GC33E-1338
Relative Influence of Top-Down ond Bottom-Up Controls on Mixed Severity Burn Patterns in Yosemite National Park, California, USA

Wednesday, 16 December 2015
Poster Hall (Moscone South)
Van R Kane1, Nicholas Povak2, Matthew Brooks3, Brandon Collins4, Douglas Smith5 and Derek Churchill1, (1)University of Washington Seattle Campus, School of Environmental and Forest Sciences, Seattle, WA, United States, (2)US Forest Service Hilo, Pacific Southwest Research Station, Hilo, HI, United States, (3)U.S. Geological Survey,, Yosemite Field Station, El Portal, CA, United States, (4)US Forest Service Davis, Davis, CA, United States, (5)US Forest Service, Superior National Forest, Ely, MN, United States
Abstract:
In western North America, recent and projected increases in the frequency and severity of large wildfires have elevated the need to understand the key drivers of fire regimes across landscapes so that managers can predict where fires will have the greatest ecological impact, and anticipate changes under future climate change. Yosemite National Park offers a unique opportunity to study potential biophysical controls on fire severity patterns – fire management in this area has allowed many fires to burn since the 1970s, re-establishing a mixed severity fire regime. Previous studies within the park showed a high level of control from a variety of bottom-up (e.g., fire history, topography) and top-down (e.g., climate) variables on fire severity within a portion of the current study area, and found some evidence controls may break down for the largest fires.
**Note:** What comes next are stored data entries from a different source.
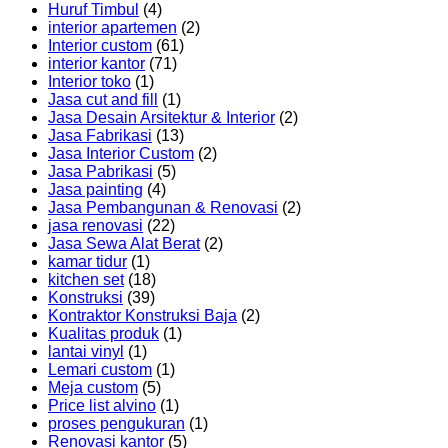
Huruf Timbul
(4)
interior apartemen
(2)
Interior custom
(61)
interior kantor
(71)
Interior toko
(1)
Jasa cut and fill
(1)
Jasa Desain Arsitektur & Interior
(2)
Jasa Fabrikasi
(13)
Jasa Interior Custom
(2)
Jasa Pabrikasi
(5)
Jasa painting
(4)
Jasa Pembangunan & Renovasi
(2)
jasa renovasi
(22)
Jasa Sewa Alat Berat
(2)
kamar tidur
(1)
kitchen set
(18)
Konstruksi
(39)
Kontraktor Konstruksi Baja
(2)
Kualitas produk
(1)
lantai vinyl
(1)
Lemari custom
(1)
Meja custom
(5)
Price list alvino
(1)
proses pengukuran
(1)
Renovasi kantor
(5)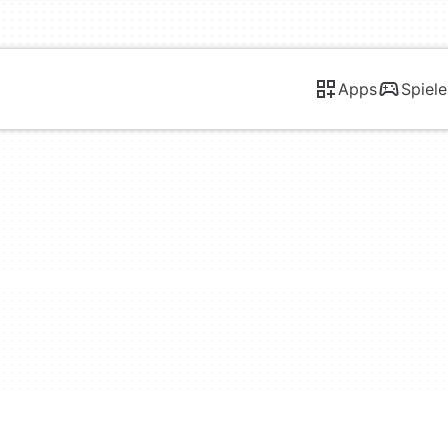
Apps
Spiele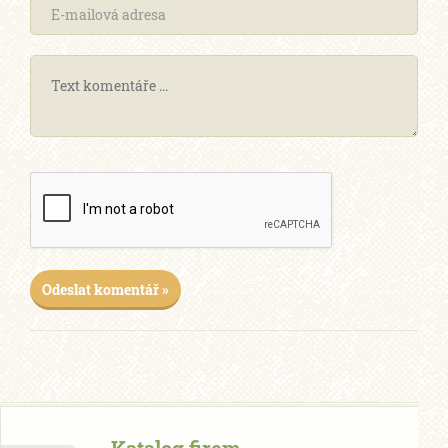
Odeslat komentář »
In the current study, we sought to identify (1) controls on fire severity across all fires that burned within Yosemite (1984-2013), (2) differences in controls across fire sizes, (3) the contributions of topographic, climatic, and fire history variables to total variance explained, and (4) the influence of spatial autocorrelation on model results. Our study includes 147 fires that burned over 78,500 ha within Yosemite. Modeling results suggested that fire size and shape, topography, and localized climate variables explained fire severity patterns. Fires responded to inter-annual climate variability (top-down) plus local variation in water balance, past fire history, and local topographic variability (bottom-up). Climate-only models lead to the highest level of pure variance explained followed by fire history, and topography models. Climate variables had distinctly non-linear relationships with fire severity, and key drivers were related to winter conditions. Fire severity was positively correlated with fire size, and severity increased towards fire interiors. Steeper and more complex topographies were associated with increased fire severity. The level of control among these factors varies across fire sizes indicating possible scale-wise shifts in dominance among controls. We will discuss differences in drivers across fire sizes to help identify where local climate conditions supersede bottom-up controls.